You are on a business trip and you speak into your iPhone, using its Siri voice search or dictation functionality, to send a message to your lover or to search for a clandestine place to meet.
Or perhaps you use the Siri functionality to hunt for a new job or to meet with a colleague about a highly confidential project.
Well, a bunch of stuff which you tell Siri, or ask it to dictate, gets converted to text and sent to Apple’s servers, where it is stored for an indeterminate duration, according to the Apple iOS Software License agreement.
“All of this data is used to help Siri and Dictation understand you better andÂ recognize what you say,” the agreement says.
That may be good for Apple, and for Siri’s functionality, but IBM, for one, is having none of it.
IBM has barred employees from using Siri on their iPhones if they bring them to work and use IBM’s private networks, according to a variety of news outlets, including CNN.
And, this could be an issue for a lot of other corporations concerned about privacy and security, as well.

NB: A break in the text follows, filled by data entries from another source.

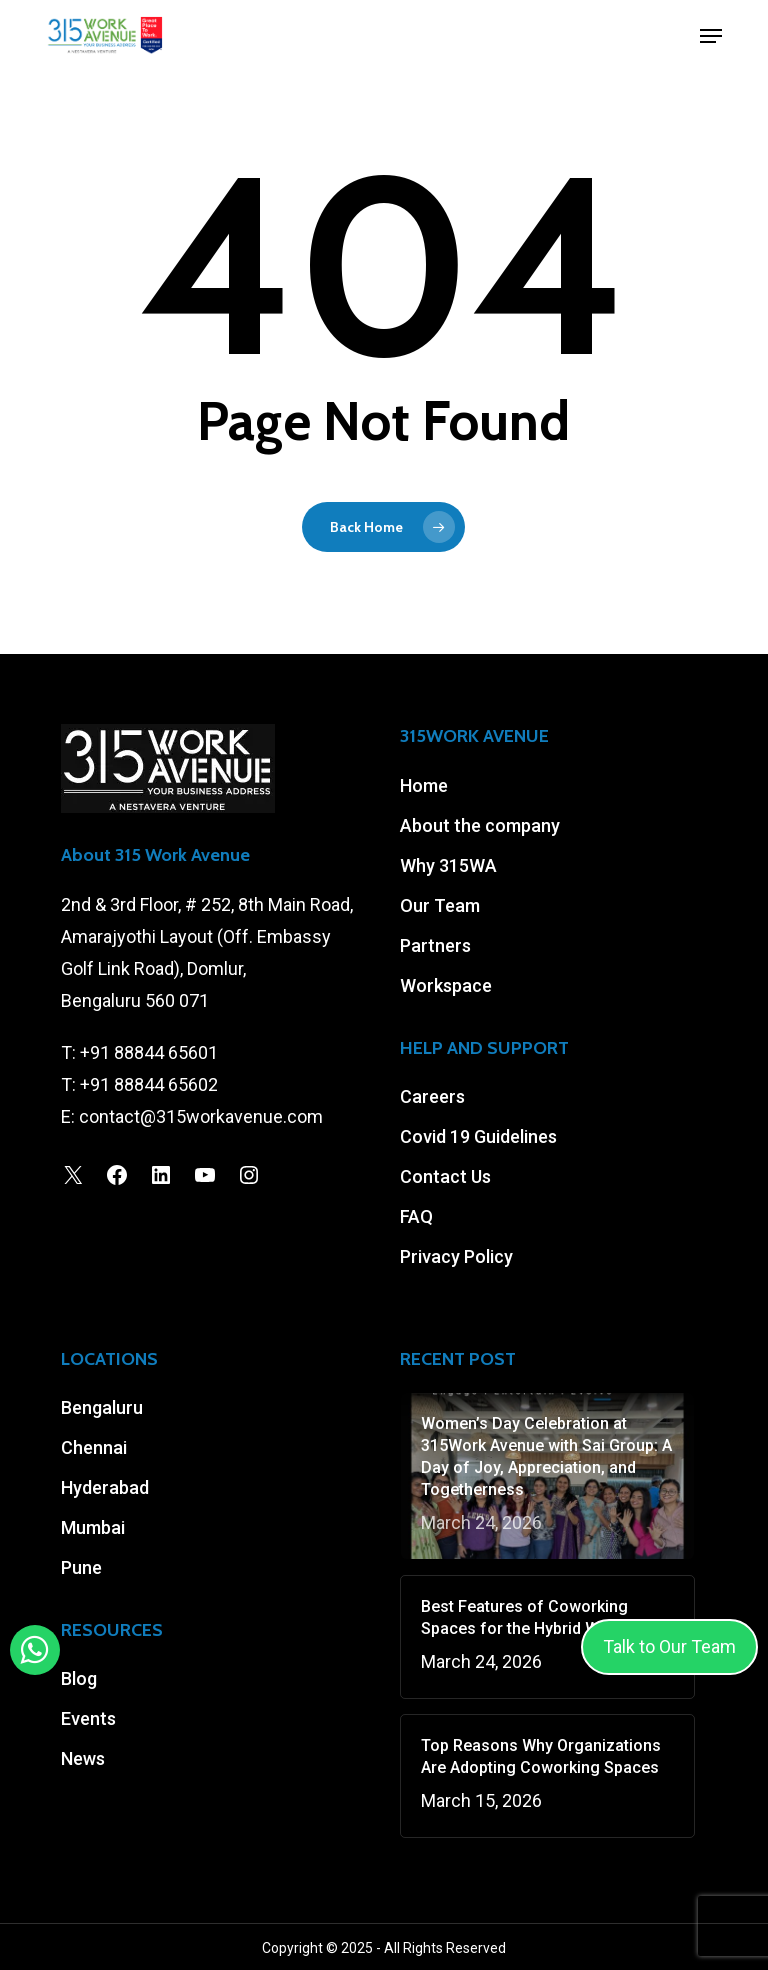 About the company (480, 825)
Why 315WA (448, 865)
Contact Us (445, 1176)
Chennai (94, 1447)
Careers (432, 1096)
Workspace (446, 985)
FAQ (416, 1216)
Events (88, 1718)
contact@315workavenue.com (201, 1116)
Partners (435, 945)
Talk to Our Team (669, 1646)
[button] (711, 36)
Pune (81, 1567)
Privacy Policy (456, 1256)
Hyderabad (105, 1487)
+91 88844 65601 (149, 1052)
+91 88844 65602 (149, 1084)
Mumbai (93, 1527)
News (83, 1758)
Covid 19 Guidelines (478, 1136)
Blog (79, 1678)
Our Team (440, 905)
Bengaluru (102, 1407)
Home (424, 785) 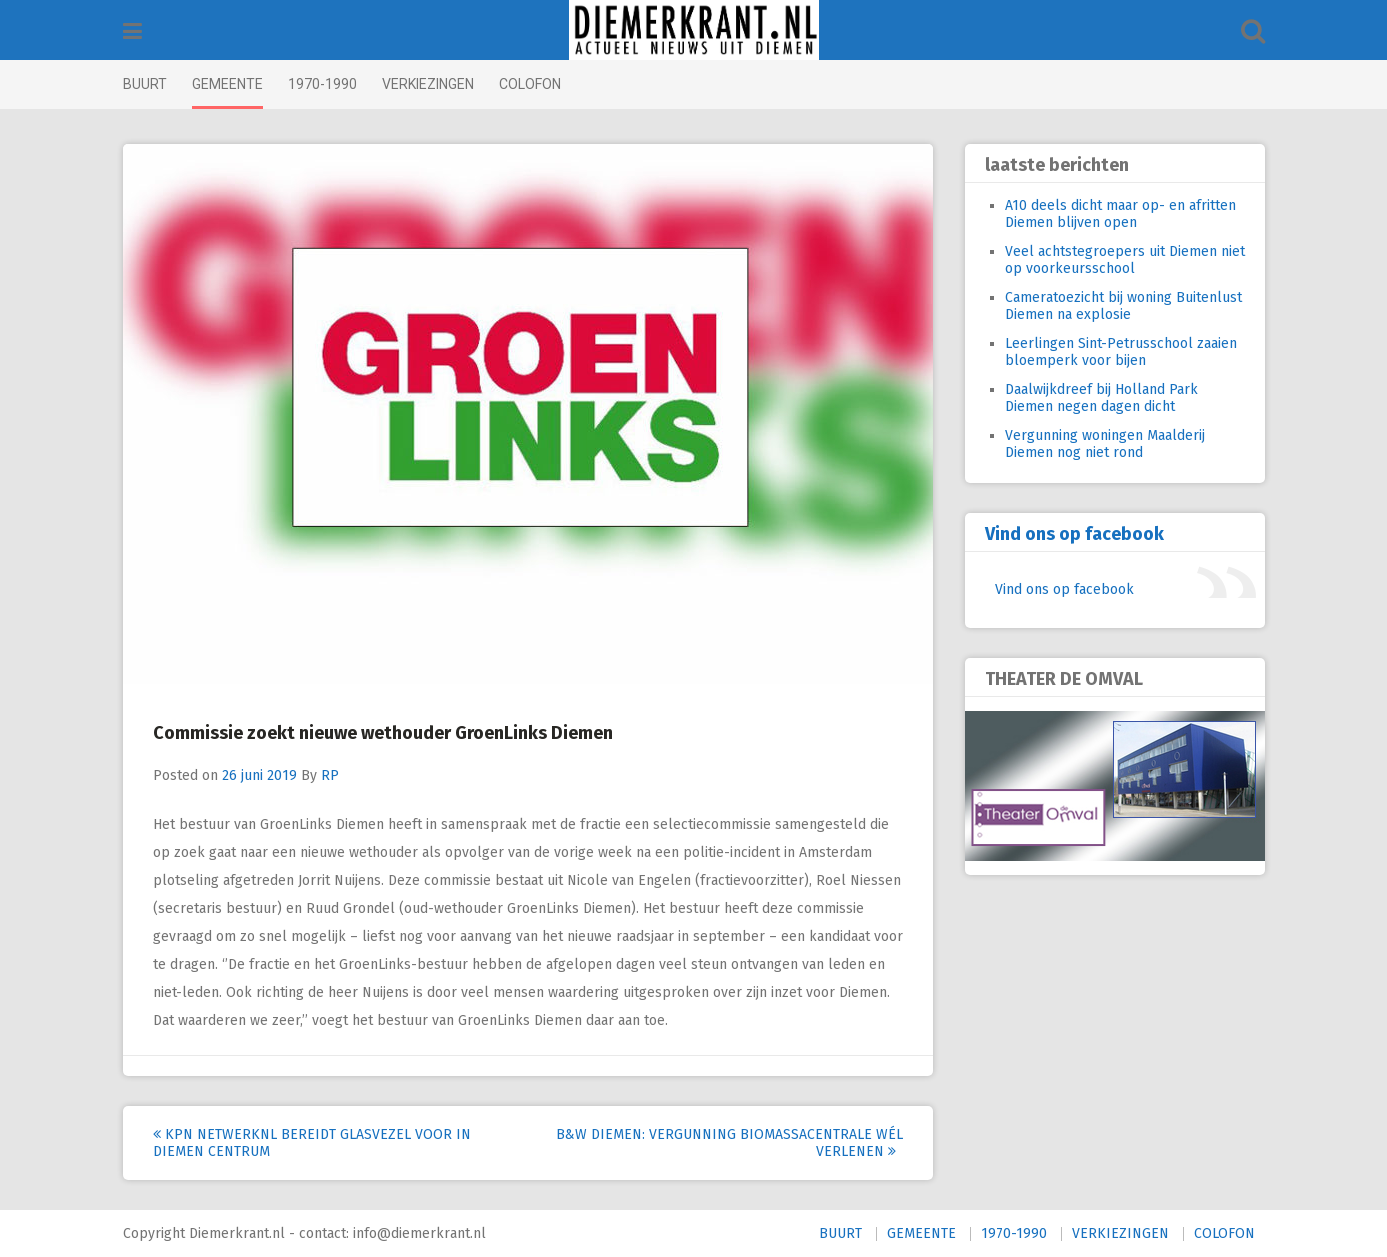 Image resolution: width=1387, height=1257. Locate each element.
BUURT (145, 84)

CNN points out that the American Civil Liberties Union of Northern California notes that Siri collects lots of personal data, including the contacts in your address book, your songs and playlists, first name and nickname, and the names you give to your email accounts.
All of this is in addition to the content of the voice commands you give to Siri.
Thus, if you are concerned about your privacy, remember that Apple collects anything that you may whisper to Siri.
And, you can, of course, opt out of Siri if you wish.